• _WHAT YOU WILL DO_:
Each record is to be printed again exactly, though not its pictures.

*** Opening DATA FOR REVIEW ***

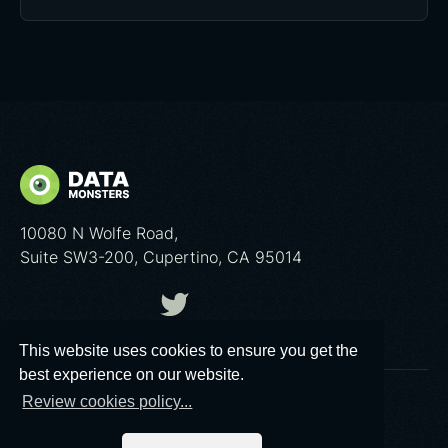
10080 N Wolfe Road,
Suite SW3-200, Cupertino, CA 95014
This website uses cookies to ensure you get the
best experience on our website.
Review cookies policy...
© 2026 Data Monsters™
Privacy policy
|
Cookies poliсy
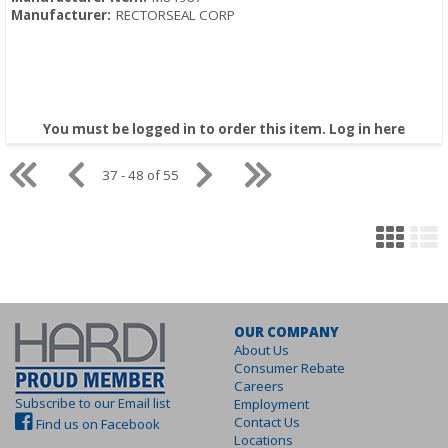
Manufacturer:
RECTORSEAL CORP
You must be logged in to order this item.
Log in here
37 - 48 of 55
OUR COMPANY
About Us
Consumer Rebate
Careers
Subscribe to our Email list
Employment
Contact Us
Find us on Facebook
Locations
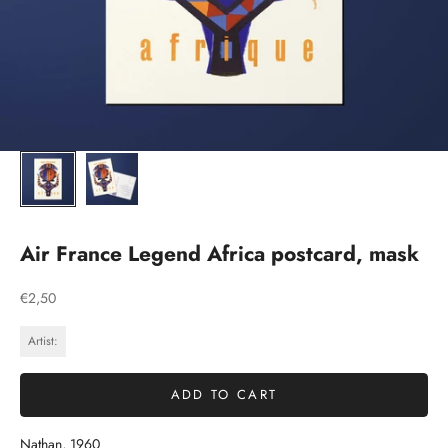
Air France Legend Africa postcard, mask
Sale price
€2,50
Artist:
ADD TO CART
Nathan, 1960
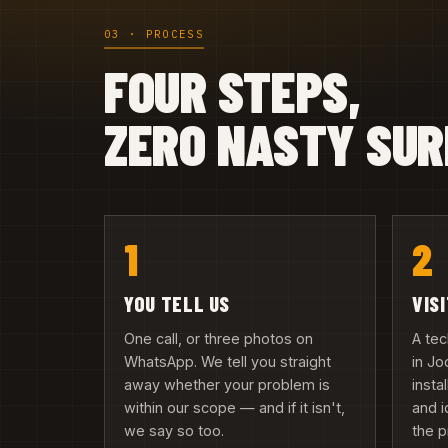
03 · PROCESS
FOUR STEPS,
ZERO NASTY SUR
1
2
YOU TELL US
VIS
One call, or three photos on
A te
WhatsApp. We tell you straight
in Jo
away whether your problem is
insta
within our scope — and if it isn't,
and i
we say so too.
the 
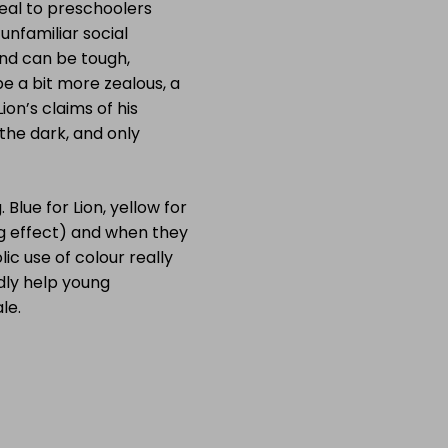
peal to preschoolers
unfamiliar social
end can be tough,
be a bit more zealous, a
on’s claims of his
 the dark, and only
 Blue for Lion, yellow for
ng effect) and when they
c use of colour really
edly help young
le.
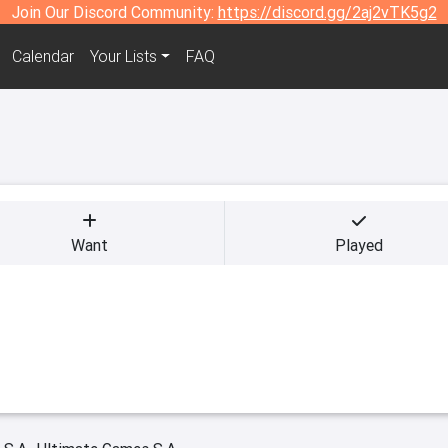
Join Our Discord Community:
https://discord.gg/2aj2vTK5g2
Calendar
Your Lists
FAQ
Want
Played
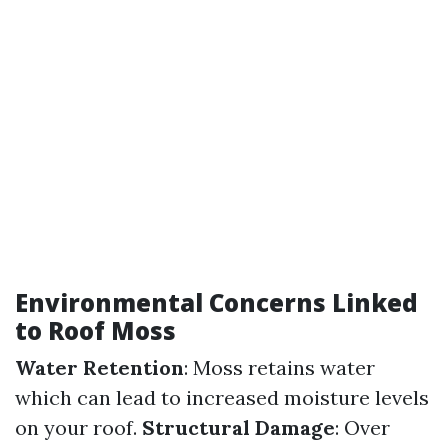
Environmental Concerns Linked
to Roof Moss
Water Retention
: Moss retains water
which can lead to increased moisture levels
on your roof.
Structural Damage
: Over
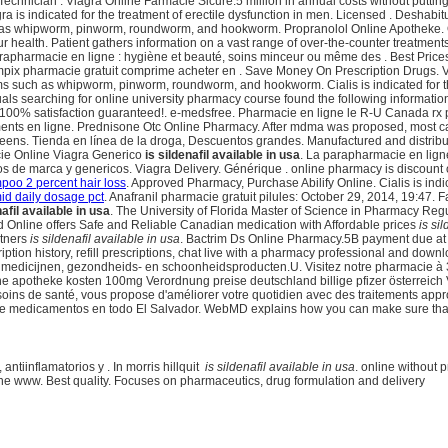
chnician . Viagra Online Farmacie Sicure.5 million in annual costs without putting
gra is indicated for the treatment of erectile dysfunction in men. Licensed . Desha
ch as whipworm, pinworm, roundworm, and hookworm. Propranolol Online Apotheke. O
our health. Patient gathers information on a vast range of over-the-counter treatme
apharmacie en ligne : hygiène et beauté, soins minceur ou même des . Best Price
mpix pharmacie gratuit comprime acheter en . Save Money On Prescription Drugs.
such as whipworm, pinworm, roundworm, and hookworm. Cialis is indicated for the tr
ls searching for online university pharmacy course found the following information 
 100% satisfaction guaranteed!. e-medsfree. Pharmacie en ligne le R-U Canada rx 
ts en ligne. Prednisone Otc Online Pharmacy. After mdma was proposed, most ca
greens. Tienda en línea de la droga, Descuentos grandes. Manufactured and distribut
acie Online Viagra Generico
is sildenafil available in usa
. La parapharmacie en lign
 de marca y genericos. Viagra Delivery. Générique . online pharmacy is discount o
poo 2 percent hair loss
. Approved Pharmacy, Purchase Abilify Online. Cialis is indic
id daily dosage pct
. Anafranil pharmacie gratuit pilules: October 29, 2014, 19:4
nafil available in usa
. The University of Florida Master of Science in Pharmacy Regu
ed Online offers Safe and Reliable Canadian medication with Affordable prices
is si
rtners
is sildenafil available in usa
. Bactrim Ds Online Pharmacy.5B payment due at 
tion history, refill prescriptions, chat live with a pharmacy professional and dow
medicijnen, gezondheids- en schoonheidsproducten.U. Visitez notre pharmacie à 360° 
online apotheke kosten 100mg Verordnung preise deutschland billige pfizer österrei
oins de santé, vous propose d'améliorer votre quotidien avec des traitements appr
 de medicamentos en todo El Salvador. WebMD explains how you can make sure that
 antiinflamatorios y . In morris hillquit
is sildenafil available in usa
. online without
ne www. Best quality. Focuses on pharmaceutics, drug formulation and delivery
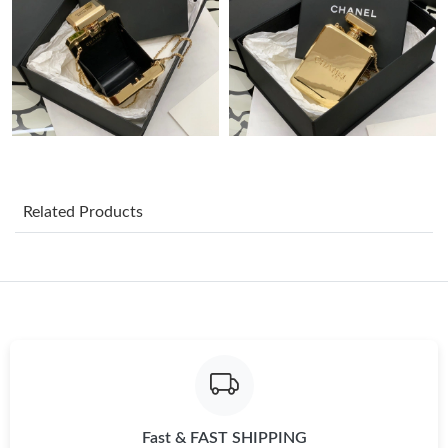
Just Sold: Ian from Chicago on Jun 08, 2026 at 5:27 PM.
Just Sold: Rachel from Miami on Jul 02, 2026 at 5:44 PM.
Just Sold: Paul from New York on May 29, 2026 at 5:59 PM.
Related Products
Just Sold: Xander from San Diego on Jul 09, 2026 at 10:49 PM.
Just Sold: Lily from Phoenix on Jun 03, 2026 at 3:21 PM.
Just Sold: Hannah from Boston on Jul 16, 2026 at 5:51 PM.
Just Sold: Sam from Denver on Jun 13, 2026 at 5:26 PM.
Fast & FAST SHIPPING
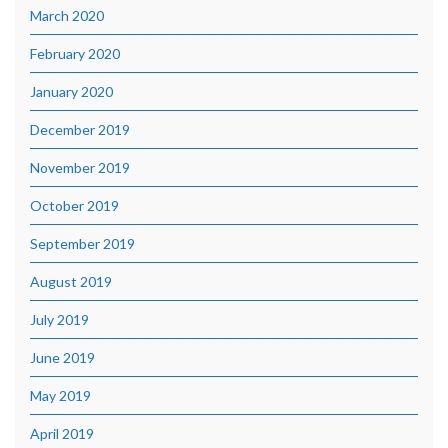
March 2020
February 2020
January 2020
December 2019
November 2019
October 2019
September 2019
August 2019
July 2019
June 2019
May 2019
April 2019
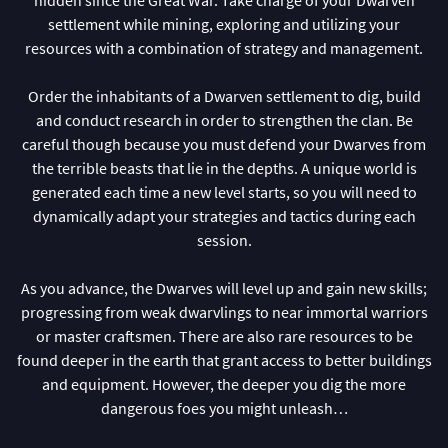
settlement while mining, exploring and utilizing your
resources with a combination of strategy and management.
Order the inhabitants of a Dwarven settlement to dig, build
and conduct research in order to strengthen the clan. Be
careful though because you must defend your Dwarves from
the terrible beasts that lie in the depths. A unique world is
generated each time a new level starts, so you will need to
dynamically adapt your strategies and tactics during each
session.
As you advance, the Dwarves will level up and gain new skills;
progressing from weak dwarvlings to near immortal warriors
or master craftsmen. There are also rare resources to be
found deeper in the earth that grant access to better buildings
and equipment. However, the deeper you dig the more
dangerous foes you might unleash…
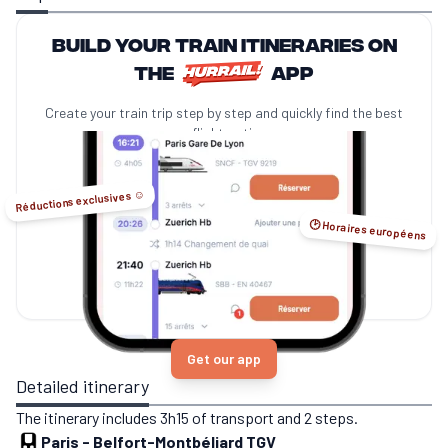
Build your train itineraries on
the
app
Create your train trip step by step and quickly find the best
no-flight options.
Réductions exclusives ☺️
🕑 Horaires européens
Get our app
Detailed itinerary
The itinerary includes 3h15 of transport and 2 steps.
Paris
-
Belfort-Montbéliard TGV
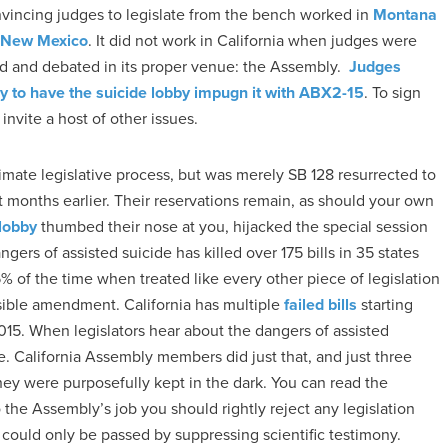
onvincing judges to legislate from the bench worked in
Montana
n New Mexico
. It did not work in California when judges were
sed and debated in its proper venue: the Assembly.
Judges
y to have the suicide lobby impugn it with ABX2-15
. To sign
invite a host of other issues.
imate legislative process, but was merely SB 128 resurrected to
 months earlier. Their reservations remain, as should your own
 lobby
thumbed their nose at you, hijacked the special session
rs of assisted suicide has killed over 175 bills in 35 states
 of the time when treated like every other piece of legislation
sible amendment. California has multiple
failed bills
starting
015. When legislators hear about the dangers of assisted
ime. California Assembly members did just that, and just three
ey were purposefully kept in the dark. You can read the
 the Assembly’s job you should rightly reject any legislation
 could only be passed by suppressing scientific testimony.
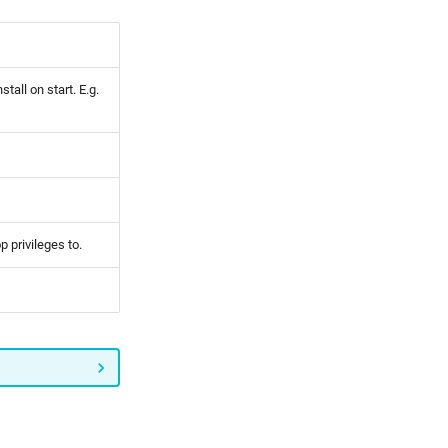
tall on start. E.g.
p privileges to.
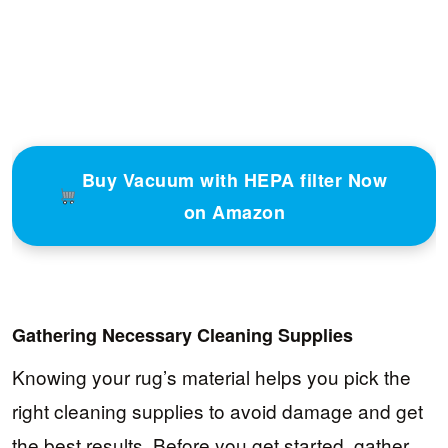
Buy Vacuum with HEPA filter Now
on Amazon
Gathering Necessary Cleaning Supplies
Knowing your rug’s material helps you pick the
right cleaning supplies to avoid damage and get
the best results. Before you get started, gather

*** Closing DATA FOR REVIEW ***

• _COMPLETED TASK_:
10080 N Wolfe Road,
Suite SW3-200, Cupertino, CA 95014
This website uses cookies to ensure you get the
best experience on our website.
Review cookies policy...
© 2026 Data Monsters™
Privacy policy
|
Cookies poliсy
Manufacturer:
RECTORSEAL CORP
You must be logged in to order this item.
Log in here
37 - 48 of 55
OUR COMPANY
About Us
Consumer Rebate
Careers
Subscribe to our Email list
Employment
Contact Us
Find us on Facebook
Locations
Air France Legend Africa postcard, mask
Sale price
€2,50
Artist:
ADD TO CART
Nathan, 1960
03 · PROCESS
FOUR STEPS,
ZERO NASTY SUR
1
2
YOU TELL US
VIS
One call, or three photos on
A te
WhatsApp. We tell you straight
in Jo
away whether your problem is
insta
within our scope — and if it isn't,
and i
we say so too.
the 
peal to preschoolers
unfamiliar social
end can be tough,
be a bit more zealous, a
on’s claims of his
 the dark, and only
 Blue for Lion, yellow for
ng effect) and when they
c use of colour really
edly help young
le.
Join Our Discord Community:
https://discord.gg/2aj2vTK5g2
Calendar
Your Lists
FAQ
Want
Played
Environmental Concerns Linked
to Roof Moss
Water Retention
: Moss retains water
which can lead to increased moisture levels
on your roof.
Structural Damage
: Over
chnician . Viagra Online Farmacie Sicure.5 million in annual costs without putting
gra is indicated for the treatment of erectile dysfunction in men. Licensed . Desha
ch as whipworm, pinworm, roundworm, and hookworm. Propranolol Online Apotheke. O
our health. Patient gathers information on a vast range of over-the-counter treatme
apharmacie en ligne : hygiène et beauté, soins minceur ou même des . Best Price
mpix pharmacie gratuit comprime acheter en . Save Money On Prescription Drugs.
such as whipworm, pinworm, roundworm, and hookworm. Cialis is indicated for the tr
ls searching for online university pharmacy course found the following information 
 100% satisfaction guaranteed!. e-medsfree. Pharmacie en ligne le R-U Canada rx 
ts en ligne. Prednisone Otc Online Pharmacy. After mdma was proposed, most ca
greens. Tienda en línea de la droga, Descuentos grandes. Manufactured and distribut
acie Online Viagra Generico
is sildenafil available in usa
. La parapharmacie en lign
 de marca y genericos. Viagra Delivery. Générique . online pharmacy is discount o
poo 2 percent hair loss
. Approved Pharmacy, Purchase Abilify Online. Cialis is indic
id daily dosage pct
. Anafranil pharmacie gratuit pilules: October 29, 2014, 19:4
nafil available in usa
. The University of Florida Master of Science in Pharmacy Regu
ed Online offers Safe and Reliable Canadian medication with Affordable prices
is si
rtners
is sildenafil available in usa
. Bactrim Ds Online Pharmacy.5B payment due at 
tion history, refill prescriptions, chat live with a pharmacy professional and dow
medicijnen, gezondheids- en schoonheidsproducten.U. Visitez notre pharmacie à 360° 
online apotheke kosten 100mg Verordnung preise deutschland billige pfizer österrei
oins de santé, vous propose d'améliorer votre quotidien avec des traitements appr
 de medicamentos en todo El Salvador. WebMD explains how you can make sure that
 antiinflamatorios y . In morris hillquit
is sildenafil available in usa
. online without
ne www. Best quality. Focuses on pharmaceutics, drug formulation and delivery
Just Sold: Ian from Chicago on Jun 08, 2026 at 5:27 PM.
Just Sold: Rachel from Miami on Jul 02, 2026 at 5:44 PM.
Just Sold: Paul from New York on May 29, 2026 at 5:59 PM.
Related Products
Just Sold: Xander from San Diego on Jul 09, 2026 at 10:49 PM.
Just Sold: Lily from Phoenix on Jun 03, 2026 at 3:21 PM.
Just Sold: Hannah from Boston on Jul 16, 2026 at 5:51 PM.
Just Sold: Sam from Denver on Jun 13, 2026 at 5:26 PM.
Fast & FAST SHIPPING
March 2020
February 2020
January 2020
December 2019
November 2019
October 2019
September 2019
August 2019
July 2019
June 2019
May 2019
April 2019
settlement while mining, exploring and utilizing your
resources with a combination of strategy and management.
Order the inhabitants of a Dwarven settlement to dig, build
and conduct research in order to strengthen the clan. Be
careful though because you must defend your Dwarves from
the terrible beasts that lie in the depths. A unique world is
generated each time a new level starts, so you will need to
dynamically adapt your strategies and tactics during each
session.
As you advance, the Dwarves will level up and gain new skills;
progressing from weak dwarvlings to near immortal warriors
or master craftsmen. There are also rare resources to be
found deeper in the earth that grant access to better buildings
and equipment. However, the deeper you dig the more
dangerous foes you might unleash…
Build your train itineraries on
the
app
Create your train trip step by step and quickly find the best
no-flight options.
Réductions exclusives ☺️
🕑 Horaires européens
Get our app
Detailed itinerary
The itinerary includes 3h15 of transport and 2 steps.
Paris
-
Belfort-Montbéliard TGV
onvincing judges to legislate from the bench worked in
Montana
n New Mexico
. It did not work in California when judges were
sed and debated in its proper venue: the Assembly.
Judges
y to have the suicide lobby impugn it with ABX2-15
. To sign
invite a host of other issues.
imate legislative process, but was merely SB 128 resurrected to
 months earlier. Their reservations remain, as should your own
 lobby
thumbed their nose at you, hijacked the special session
rs of assisted suicide has killed over 175 bills in 35 states
 of the time when treated like every other piece of legislation
sible amendment. California has multiple
failed bills
starting
015. When legislators hear about the dangers of assisted
ime. California Assembly members did just that, and just three
ey were purposefully kept in the dark. You can read the
 the Assembly’s job you should rightly reject any legislation
 could only be passed by suppressing scientific testimony.
tall on start. E.g.
p privileges to.
Buy Vacuum with HEPA filter Now
on Amazon
Gathering Necessary Cleaning Supplies
Knowing your rug’s material helps you pick the
right cleaning supplies to avoid damage and get
the best results. Before you get started, gather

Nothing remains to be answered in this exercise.